Here is a simple test to make sure that your compressor works fine:

In [13]:
PLAIN_TEXT = "Welcome to the quantum quest."
C, bs = huffman_compress(PLAIN_TEXT)
assert huffman_decompress(C, bs) == PLAIN_TEXT
print(f"Successfully compressed {len(PLAIN_TEXT)*8} bits into {len(bs)} bits")

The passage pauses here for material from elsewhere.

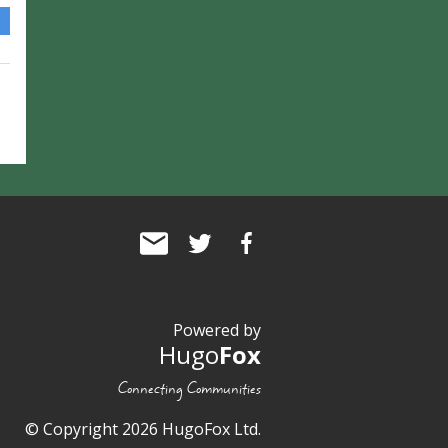
Powered by
Hugo
Fox
Connecting Communities
© Copyright 2026 HugoFox Ltd.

Successfully compressed 232 bits into 107 bits


Of course, most savings here come from the fact that we don't use the full range of characters. What compression rate do you achieve when compressing Hamlet? Run the following code to find out:

In [14]:
# compress hamlet
C, compressed = huffman_compress(hamlet)

# make sure it decompresses correctly
assert huffman_decompress(C, compressed) == hamlet

# print compression ratio
compressed_bytes = len(compressed) / 8
R = compressed_bytes / len(hamlet)
print(f"Compression rate: {R:2.0%}")

Compression rate: 58%


**Bonus challenges for the Huffman problem (completely optional):**

1. Download the `enwik8` data set from http://mattmahoney.net/dc/textdata.html. It contains the first 100 MB of a Wikipedia data dump. Optimize your Huffman compressor so that it can compress this data set in a few seconds! Does the decompressor need any optimizing, too?
2. In a realistic compressor, you would return the codebook `C` as part of the bitstring `bs`. Implement this and see to which extent this impacts your compression rate.